The markets are brutal indeed for speculation, with a few predatory institutions, well supplied with freshly minted central bank liquidity, preying the markets with high frequency programs designed to manipulate prices, squeezing the leverage out of funds and speculators.
The marvel is not that a professional like John Merriwether has failed again, although less spectacularly this time as compared to the great flameout that was LTCM.
The marvel is that people, including the wealthy and presumably sophisticated, continue to give their funds to gamblers and ponzi dealers.
Even more amazing how the people continue to allow their economies to be so thoroughly distorted and perverted by the corrupting influence of a relatively few but powerful market participants from the financial sector.
"While boasting of our noble deeds we're careful to conceal the ugly fact that by an iniquitous money system we have nationalized a system of oppression which, though more refined, is not less cruel than the old system of chattel slavery." Horace GreeleyThe banks must be restrained, and the markets reformed, and balance restored to the economy before a sustained recovery can be achieved.
A good first step would be an independent audit of the Federal Reserve. And a second would be aggregate position limits on all commodities and traded financial instruments with disclosure. A third would be the aggressive abolition of naked shorting.
Bloomberg
Meriwether Said to Shut Hedge Fund; London Chief Plans Startup
By Katherine Burton and Saijel Kishan
July 7, 2009 21:41 EDT
July 8 (Bloomberg) -- John Meriwether plans to shut the hedge fund he started after the collapse of his Long-Term Capital Management LP in 1998 roiled global markets, according to a person familiar with the matter.
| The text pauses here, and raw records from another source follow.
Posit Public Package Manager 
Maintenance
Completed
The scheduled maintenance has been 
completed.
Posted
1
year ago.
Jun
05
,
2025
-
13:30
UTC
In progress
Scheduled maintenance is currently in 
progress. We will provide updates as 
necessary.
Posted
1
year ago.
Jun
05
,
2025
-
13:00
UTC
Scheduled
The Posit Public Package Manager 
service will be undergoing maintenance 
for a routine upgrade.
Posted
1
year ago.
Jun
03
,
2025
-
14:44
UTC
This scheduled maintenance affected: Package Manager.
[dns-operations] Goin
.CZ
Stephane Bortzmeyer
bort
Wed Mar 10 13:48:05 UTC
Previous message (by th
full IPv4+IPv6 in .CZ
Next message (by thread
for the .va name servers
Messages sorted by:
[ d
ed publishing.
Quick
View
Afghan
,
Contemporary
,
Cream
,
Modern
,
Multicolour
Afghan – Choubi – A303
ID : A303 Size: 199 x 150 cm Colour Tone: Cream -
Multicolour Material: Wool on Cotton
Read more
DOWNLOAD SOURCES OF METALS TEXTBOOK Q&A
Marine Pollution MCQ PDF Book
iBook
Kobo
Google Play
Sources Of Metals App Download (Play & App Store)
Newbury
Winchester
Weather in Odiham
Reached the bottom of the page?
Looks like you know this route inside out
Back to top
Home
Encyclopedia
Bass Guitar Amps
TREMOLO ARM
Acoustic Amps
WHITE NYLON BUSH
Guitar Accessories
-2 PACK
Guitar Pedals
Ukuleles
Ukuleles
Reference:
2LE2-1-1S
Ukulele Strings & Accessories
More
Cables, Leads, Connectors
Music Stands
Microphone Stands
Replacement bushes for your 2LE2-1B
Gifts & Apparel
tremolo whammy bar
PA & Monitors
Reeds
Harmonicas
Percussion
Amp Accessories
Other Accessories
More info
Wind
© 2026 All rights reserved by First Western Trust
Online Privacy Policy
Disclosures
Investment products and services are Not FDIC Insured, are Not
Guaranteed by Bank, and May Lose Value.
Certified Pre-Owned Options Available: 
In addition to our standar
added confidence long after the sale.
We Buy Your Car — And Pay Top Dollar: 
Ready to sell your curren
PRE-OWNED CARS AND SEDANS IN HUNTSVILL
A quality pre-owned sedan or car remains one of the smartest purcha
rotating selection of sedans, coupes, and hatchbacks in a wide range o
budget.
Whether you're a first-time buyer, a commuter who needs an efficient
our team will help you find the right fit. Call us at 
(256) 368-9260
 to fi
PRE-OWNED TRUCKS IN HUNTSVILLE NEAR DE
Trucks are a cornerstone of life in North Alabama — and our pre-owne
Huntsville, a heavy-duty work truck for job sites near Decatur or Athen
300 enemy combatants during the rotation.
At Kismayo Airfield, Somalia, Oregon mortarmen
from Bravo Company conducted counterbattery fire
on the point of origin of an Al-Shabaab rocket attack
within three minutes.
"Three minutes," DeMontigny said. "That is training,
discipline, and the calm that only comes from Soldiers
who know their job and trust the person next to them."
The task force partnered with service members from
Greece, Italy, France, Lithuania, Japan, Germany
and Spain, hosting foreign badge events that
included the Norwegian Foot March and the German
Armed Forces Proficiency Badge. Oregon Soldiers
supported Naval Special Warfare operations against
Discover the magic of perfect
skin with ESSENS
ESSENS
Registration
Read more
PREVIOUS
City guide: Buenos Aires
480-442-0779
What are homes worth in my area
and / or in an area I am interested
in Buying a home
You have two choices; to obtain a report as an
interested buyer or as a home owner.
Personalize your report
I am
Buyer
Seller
Long-Term Capital lost more than 90 percent of its $4.8 billion of assets in the weeks following Russia’s currency devaluation and bond default. The Federal Reserve orchestrated a $3.6 billion bailout by the fund’s 14 banks to calm fears that the firm’s lenders and trading partners would be dragged down.
The decline of Meriwether’s current firm, JWM Partners LLC, played out over months, with its main fund losing 44 percent from September 2007 to February 2009. The Relative Value Opportunity II fund, which sought to profit from price differences among related bonds, returned an average of 1.46 percent a year since it began trading Nov. 30, 1999. The Credit Suisse/Tremont Hedge Fixed-Income Arbitrage Index gained 2.4 percent a year in the same period.
“For many investors, John Meriwether is by now just another hedge-fund manager,” said Tammer Kamel, president of Toronto-based Iluka Consulting Group Ltd., which advises clients on investments in the private pools of capital. “LTCM’s infamy was a big story in 1998, but the events of 2008 might finally relegate LTCM and 1998 to footnote status.”
JWM Partners, based in Greenwich, Connecticut, managed about $1 billion at the beginning of 2008. Meriwether, 61, joins hedge-fund veterans Art Samberg, James Pallotta and William von Mueffling in closing funds this year. He didn’t return a telephone call and an e-mail seeking comment.
London Chief Departs
Adrian Eterovic, who ran the JWM Partners’ London office, plans to start his own fund, according to the person, who asked not to be named because the information is private.
Eterovic, 46, ran the quantitative strategies within JWM’s funds, according to the person. Eterovic registered Episteme Capital Partners (U.K.) LLP with the U.K.’s Financial Services Authority, according to the market regulator’s Web site. Calls to Episteme’s offices after business hours weren’t answered.
Long-Term Capital relied on borrowed money to enhance returns. The average leverage at the beginning of 1998 was about $28 for every $1 of net assets. JWM Partners was more conservative, aiming to produce returns of 15 percent a year and borrowing $15 or less for every dollar of net assets.
Before Long-Term Capital, Meriwether worked at Salomon Brothers, where he was vice chairman and built its proprietary trading desk. His team, with at least a half-dozen Ph.D’s, used computer models to make money from small price differences in related bonds. His group was responsible for as much as 60 percent of Salomon’s revenue in some years.
He lost his job at the firm following the 1991 government bond scandal. Regulators ruled that he’d failed to supervise traders who violated bond-auction rules.